US Gov't Suppresses AI Safety Report Amid Political Clashes
Last October, at a computer security conference in Arlington, Virginia, a select group of AI researchers participated in a pioneering “red-teaming” exercise, a rigorous stress-test designed to probe the vulnerabilities of cutting-edge language models and other artificial intelligence systems. Over two intensive days, these teams uncovered 139 novel methods to induce system misbehavior, ranging from generating misinformation to inadvertently leaking personal data. Crucially, their findings also exposed significant shortcomings within a nascent US government standard intended to guide companies in evaluating their AI systems.
Despite the critical insights gleaned, the National Institute of Standards and Technology (NIST) never published the comprehensive report detailing this exercise, which concluded towards the end of the Biden administration. Such a document could have offered invaluable guidance to companies seeking to assess their own AI deployments. However, sources familiar with the situation, speaking anonymously, indicated that this was one of several AI-related documents from NIST withheld from publication, reportedly out of concern for potential conflict with the incoming administration. One former NIST insider remarked on the increasing difficulty of publishing papers, even under President Biden, drawing parallels to past controversies surrounding climate change or cigarette research. Neither NIST nor the Commerce Department provided comment on the matter.

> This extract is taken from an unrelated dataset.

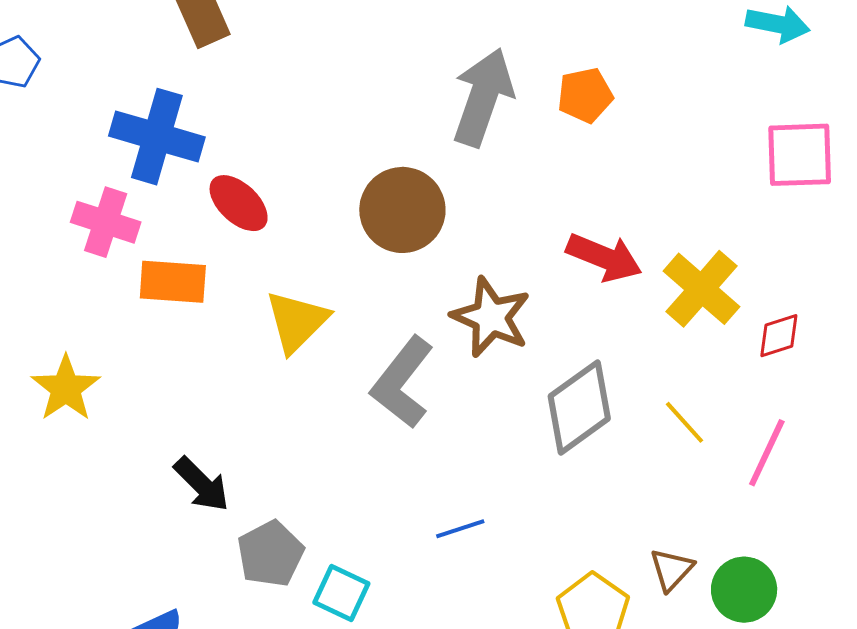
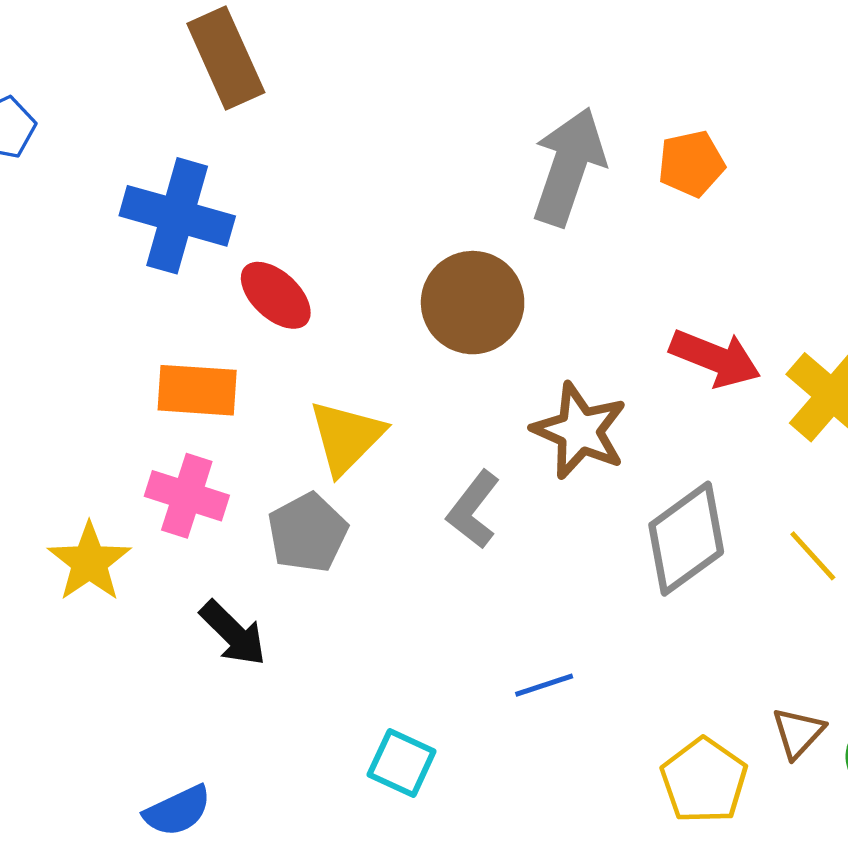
pink cross: (106, 222) -> (187, 496), moved
gray L-shape: (402, 382) -> (473, 510), size x0.7
yellow star: (66, 388) -> (89, 562), moved
gray pentagon: (271, 554) -> (308, 533), moved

The political backdrop to this decision is significant. Before assuming office, President Donald Trump signaled his intent to reverse Biden’s executive order on AI. His administration has since redirected experts away from examining issues such as algorithmic bias or fairness in AI systems. The “AI Action Plan,” released in July, explicitly mandates a revision of NIST’s AI Risk Management Framework, specifically calling for the elimination of references to misinformation, Diversity, Equity, and Inclusion (DEI), and climate change. Ironically, this same action plan also advocates for precisely the kind of exercise that the unpublished report detailed, urging various agencies, including NIST, to “coordinate an AI hackathon initiative to solicit the best and brightest from US academia to test AI systems for transparency, effectiveness, use control, and security vulnerabilities.”
The red-teaming event itself was orchestrated through NIST’s Assessing Risks and Impacts of AI (ARIA) program, in collaboration with Humane Intelligence, a firm specializing in AI system testing. Held at the Conference on Applied Machine Learning in Information Security (CAMLIS), the exercise saw teams attack a diverse array of advanced AI tools. These included Llama, Meta’s open-source large language model; Anote, a platform for building and fine-tuning AI models; a system designed to block AI attacks from Robust Intelligence (now acquired by Cisco); and a platform for generating AI avatars from Synthesia. Representatives from each of these companies actively participated in the stress-testing.

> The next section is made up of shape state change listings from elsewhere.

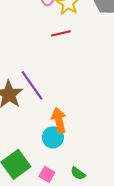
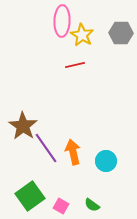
purple line: (32, 85) -> (46, 148), moved
cyan circle: (53, 137) -> (106, 161), moved

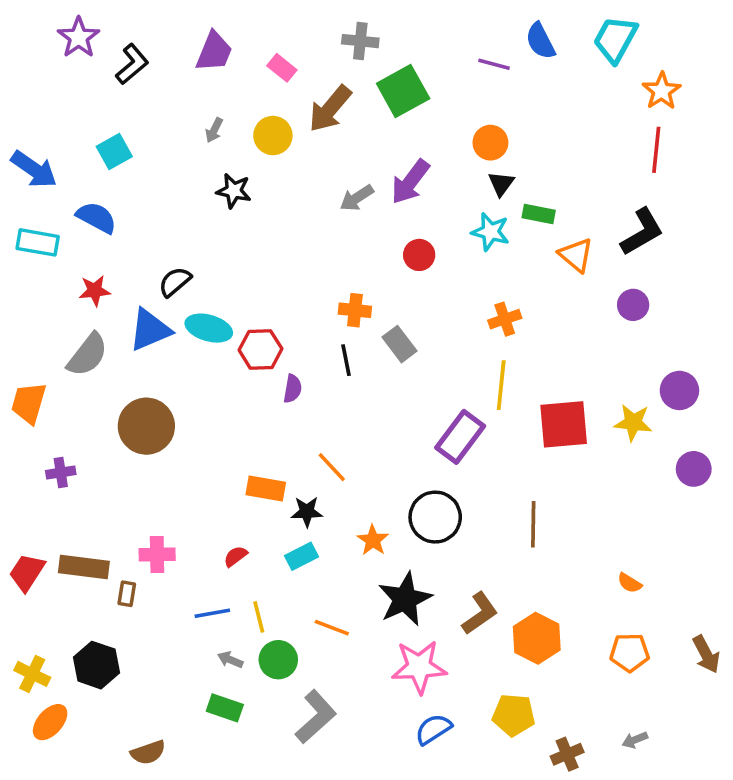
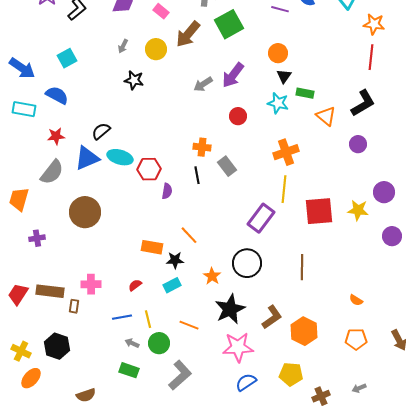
orange star: (662, 91) -> (374, 24), turned -30
orange cross: (505, 319) -> (286, 152), size x1.4

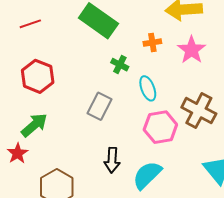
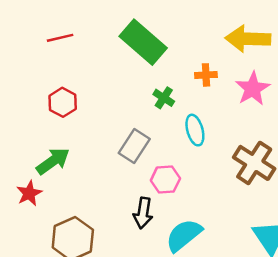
red hexagon: (38, 76) -> (63, 102), size x0.7
pink hexagon: (160, 127) -> (165, 179), moved, size x0.7

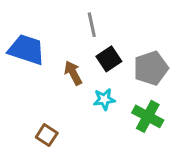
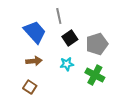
blue trapezoid: (26, 50) -> (35, 32), moved, turned 30
brown arrow: (73, 73) -> (34, 61), moved, turned 112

Participants were tasked with evaluating these AI tools using the NIST AI 600-1 framework, which encompasses risk categories such as the generation of misinformation or cybersecurity attacks, the leakage of private user information or critical AI system details, and the potential for users to develop emotional attachments to AI tools. The researchers successfully devised various methods to bypass the models’ safety protocols, enabling them to generate misinformation, leak personal data, and even facilitate cybersecurity attacks. The report noted that while some elements of the NIST framework proved useful, certain risk categories were insufficiently defined for practical application.

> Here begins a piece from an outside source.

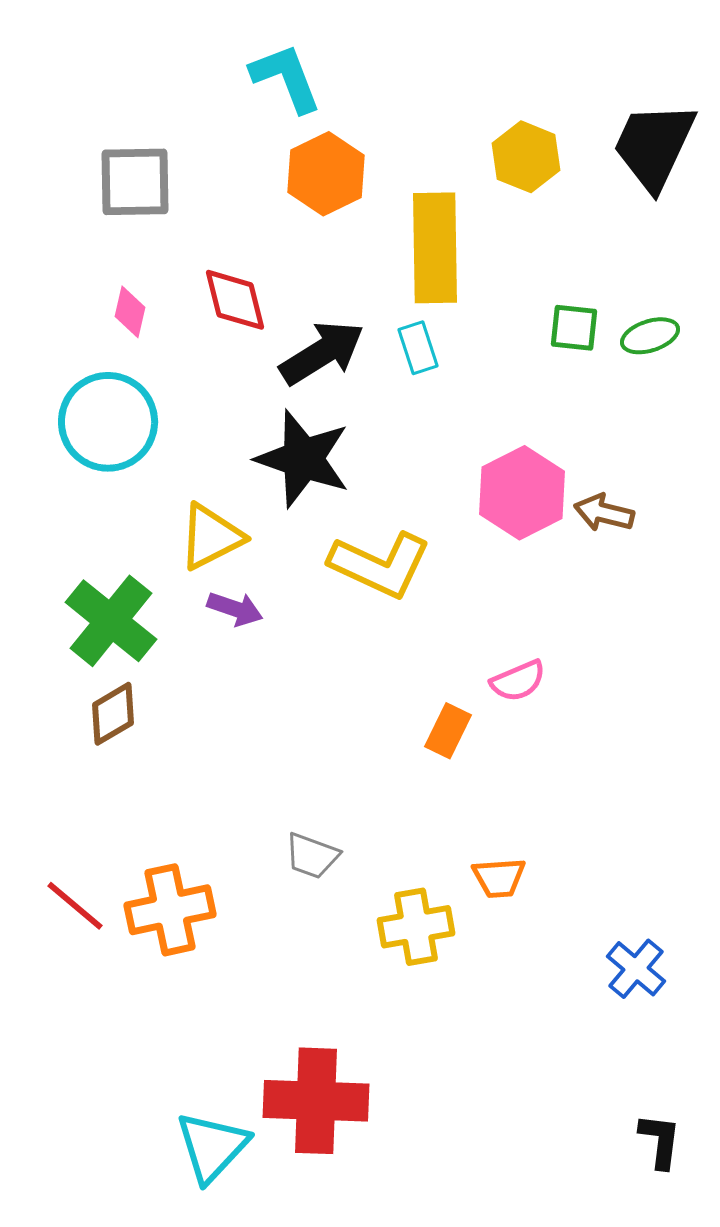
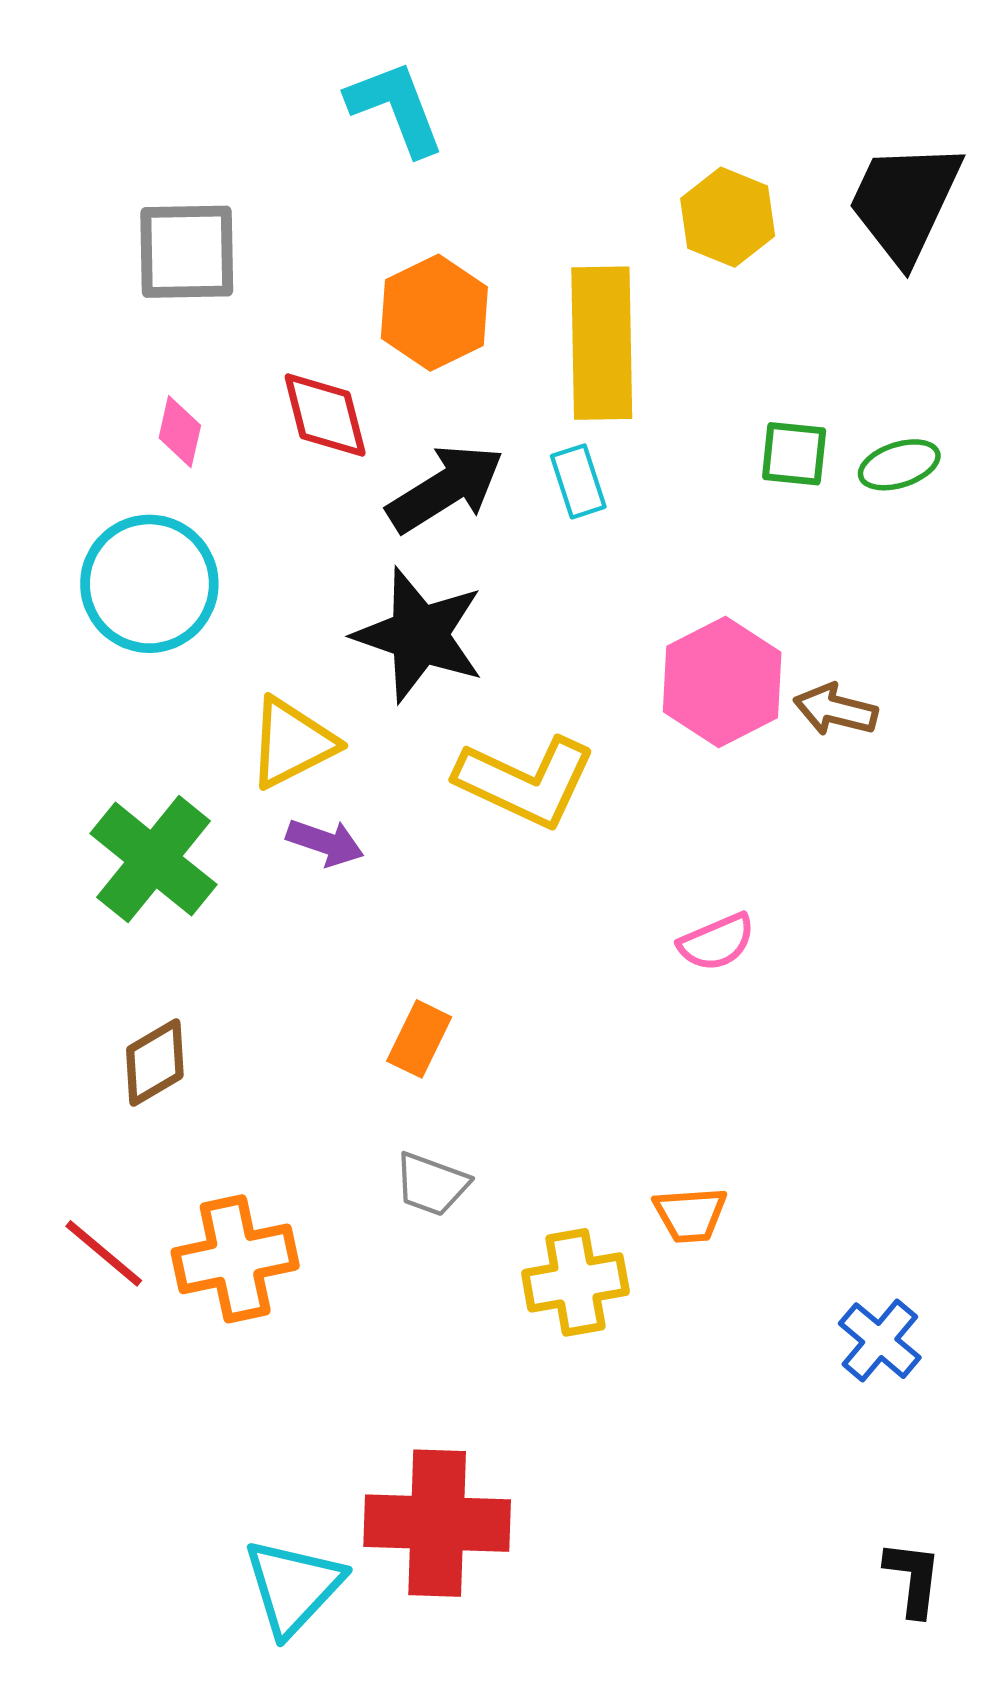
orange hexagon: (326, 174) -> (434, 313), moved
brown diamond: (113, 714) -> (155, 1062), moved
orange rectangle: (448, 731) -> (419, 1039), moved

Several individuals involved in the exercise expressed their conviction that publishing the red-teaming study would have significantly benefited the broader AI community. Alice Qian Zhang, a PhD student at Carnegie Mellon University who took part, commented that the report’s publication would have provided valuable insights into how the NIST risk framework can and cannot be applied in a red-teaming context. She particularly valued the opportunity to engage directly with the tool developers during the testing process. Another anonymous participant revealed that the exercise uncovered remarkably effective ways to prompt Llama to provide information on joining terror groups, specifically by using prompts written in Russian, Gujarati, Marathi, and Telugu. This individual speculated that the decision to suppress the report might be part of a broader shift away from topics deemed related to diversity, equity, and inclusion (DEI) ahead of Trump’s second term. Others suggested the report may have been sidelined amidst an escalating focus on the risk of AI models being used to develop chemical, biological, or nuclear weapons, and as the US government pursued closer ties with major tech firms. As one anonymous red teamer concluded, “At the end of the day, politics must have been involved. We felt that the exercise would have plenty of scientific insights—we still feel that.”